▸ **What you are asked to do**
The lines to return are the one containing "161G0025.pdf" and all that follow it in the entries below, duplicated exactly and nothing else.

▸ **Materials provided**
★ ★ ★ ★
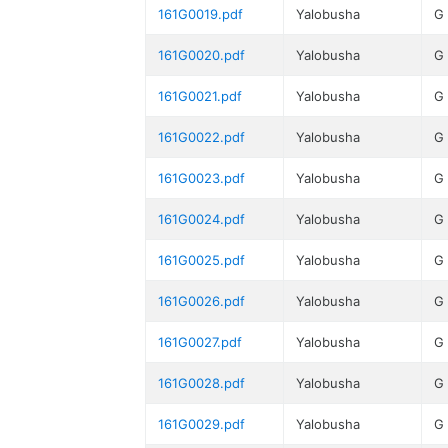
161G0019.pdf
Yalobusha
G
161G0020.pdf
Yalobusha
G
161G0021.pdf
Yalobusha
G
161G0022.pdf
Yalobusha
G
161G0023.pdf
Yalobusha
G
161G0024.pdf
Yalobusha
G
161G0025.pdf
Yalobusha
G
161G0026.pdf
Yalobusha
G
161G0027.pdf
Yalobusha
G
161G0028.pdf
Yalobusha
G
161G0029.pdf
Yalobusha
G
★ ★ ★ ★
▸ **Response area**
161G0025.pdf
Yalobusha
G
161G0026.pdf
Yalobusha
G
161G0027.pdf
Yalobusha
G
161G0028.pdf
Yalobusha
G
161G0029.pdf
Yalobusha
G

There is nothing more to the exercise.